Entries taken from a collection
════
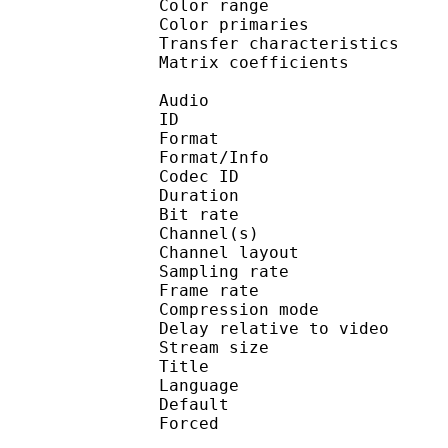
Color range 
Color primarie
Transfer characteri
Matrix coefficie
Audio
ID 
Format :
Format/Info : Adva
Codec ID :
Duration : 
Bit rate :
Channel(s) :
Channel layo
Sampling rate
Frame rate : 46
Compression mo
Delay relative to 
Stream size :
Title : Jap
Language :
Default
Forced 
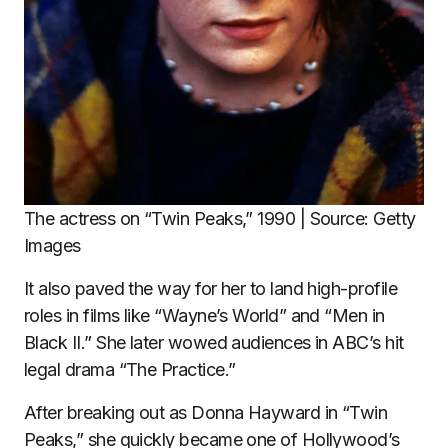
The actress on “Twin Peaks,” 1990 | Source: Getty
Images
It also paved the way for her to land high-profile
roles in films like “Wayne’s World” and “Men in
Black II.” She later wowed audiences in ABC’s hit
legal drama “The Practice.”
After breaking out as Donna Hayward in “Twin
Peaks,” she quickly became one of Hollywood’s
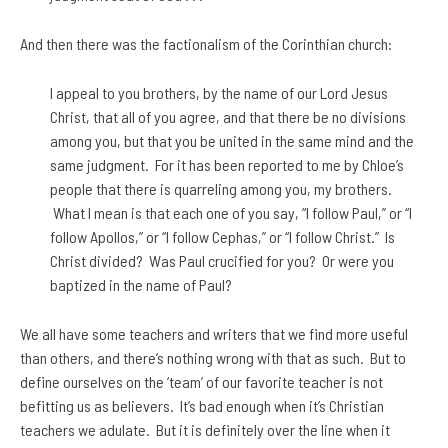
And then there was the factionalism of the Corinthian church:
I appeal to you brothers, by the name of our Lord Jesus
Christ, that all of you agree, and that there be no divisions
among you, but that you be united in the same mind and the
same judgment. For it has been reported to me by Chloe’s
people that there is quarreling among you, my brothers.
What I mean is that each one of you say, “I follow Paul,” or “I
follow Apollos,” or “I follow Cephas,” or “I follow Christ.” Is
Christ divided? Was Paul crucified for you? Or were you
baptized in the name of Paul?
We all have some teachers and writers that we find more useful
than others, and there’s nothing wrong with that as such. But to
define ourselves on the ‘team’ of our favorite teacher is not
befitting us as believers. It’s bad enough when it’s Christian
teachers we adulate. But it is definitely over the line when it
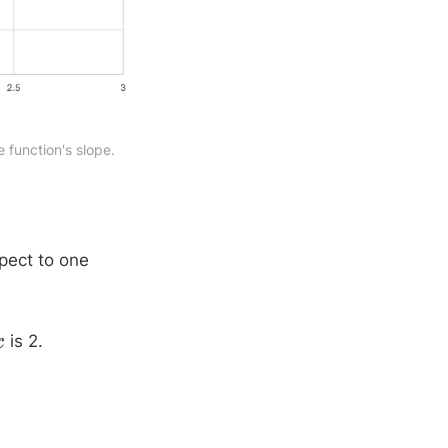
e function's slope.
spect to one
is 2.
x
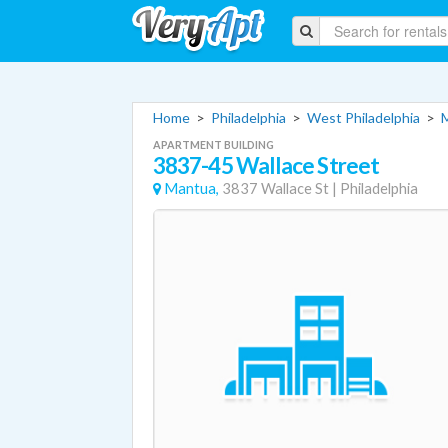
Home
>
Philadelphia
>
West Philadelphia
>
APARTMENT BUILDING
3837-45 Wallace Street
Mantua,
3837 Wallace St
|
Philadelphia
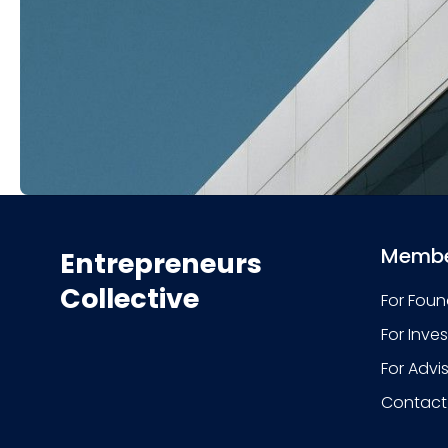
Membe
Entrepreneurs
Collective
For Foun
For Inve
For Advi
Contact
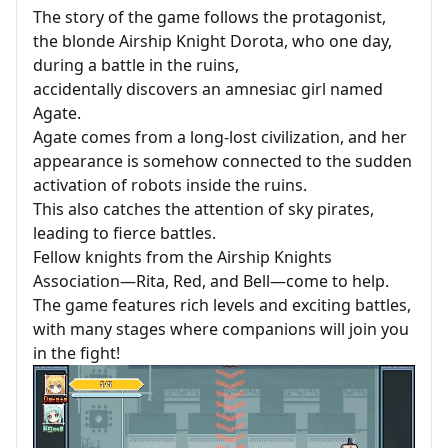
The story of the game follows the protagonist,
the blonde Airship Knight Dorota, who one day,
during a battle in the ruins,
accidentally discovers an amnesiac girl named
Agate.
Agate comes from a long-lost civilization, and her
appearance is somehow connected to the sudden
activation of robots inside the ruins.
This also catches the attention of sky pirates,
leading to fierce battles.
Fellow knights from the Airship Knights
Association—Rita, Red, and Bell—come to help.
The game features rich levels and exciting battles,
with many stages where companions will join you
in the fight!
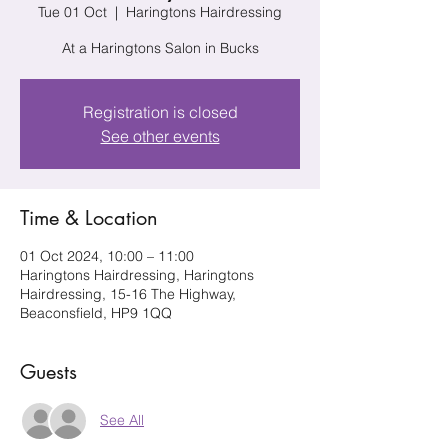
Tue 01 Oct
  |  
Haringtons Hairdressing
At a Haringtons Salon in Bucks
Registration is closed
See other events
Time & Location
01 Oct 2024, 10:00 – 11:00
Haringtons Hairdressing, Haringtons
Hairdressing, 15-16 The Highway,
Beaconsfield, HP9 1QQ
Guests
See All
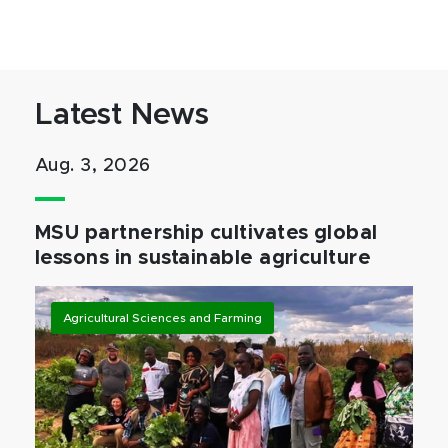
Latest News
Aug. 3, 2026
MSU partnership cultivates global
lessons in sustainable agriculture
Agricultural Sciences and Farming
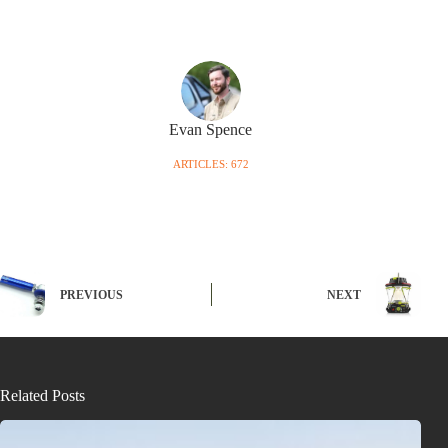
Evan Spence
ARTICLES: 672
PREVIOUS
NEXT
Related Posts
════
▸ **Assignment**
Return all the entries word for word, but omit any pictures they contain.

▸ **Finished task**
Color range 
Color primarie
Transfer characteri
Matrix coefficie
Audio
ID 
Format :
Format/Info : Adva
Codec ID :
Duration : 
Bit rate :
Channel(s) :
Channel layo
Sampling rate
Frame rate : 46
Compression mo
Delay relative to 
Stream size :
Title : Jap
Language :
Default
Forced 
The actress on “Twin Peaks,” 1990 | Source: Getty
Images
It also paved the way for her to land high-profile
roles in films like “Wayne’s World” and “Men in
Black II.” She later wowed audiences in ABC’s hit
legal drama “The Practice.”
After breaking out as Donna Hayward in “Twin
Peaks,” she quickly became one of Hollywood’s
And then there was the factionalism of the Corinthian church:
I appeal to you brothers, by the name of our Lord Jesus
Christ, that all of you agree, and that there be no divisions
among you, but that you be united in the same mind and the
same judgment. For it has been reported to me by Chloe’s
people that there is quarreling among you, my brothers.
What I mean is that each one of you say, “I follow Paul,” or “I
follow Apollos,” or “I follow Cephas,” or “I follow Christ.” Is
Christ divided? Was Paul crucified for you? Or were you
baptized in the name of Paul?
We all have some teachers and writers that we find more useful
than others, and there’s nothing wrong with that as such. But to
define ourselves on the ‘team’ of our favorite teacher is not
befitting us as believers. It’s bad enough when it’s Christian
teachers we adulate. But it is definitely over the line when it
e function's slope.
spect to one
is 2.
x
Home
>
Philadelphia
>
West Philadelphia
>
APARTMENT BUILDING
3837-45 Wallace Street
Mantua,
3837 Wallace St
|
Philadelphia
Membe
Entrepreneurs
Collective
For Foun
For Inve
For Advi
Contact
The story of the game follows the protagonist,
the blonde Airship Knight Dorota, who one day,
during a battle in the ruins,
accidentally discovers an amnesiac girl named
Agate.
Agate comes from a long-lost civilization, and her
appearance is somehow connected to the sudden
activation of robots inside the ruins.
This also catches the attention of sky pirates,
leading to fierce battles.
Fellow knights from the Airship Knights
Association—Rita, Red, and Bell—come to help.
The game features rich levels and exciting battles,
with many stages where companions will join you
in the fight!
Tue 01 Oct
  |  
Haringtons Hairdressing
At a Haringtons Salon in Bucks
Registration is closed
See other events
Time & Location
01 Oct 2024, 10:00 – 11:00
Haringtons Hairdressing, Haringtons
Hairdressing, 15-16 The Highway,
Beaconsfield, HP9 1QQ
Guests
See All
Latest News
Aug. 3, 2026
MSU partnership cultivates global
lessons in sustainable agriculture
Agricultural Sciences and Farming
Evan Spence
ARTICLES: 672
PREVIOUS
NEXT
Related Posts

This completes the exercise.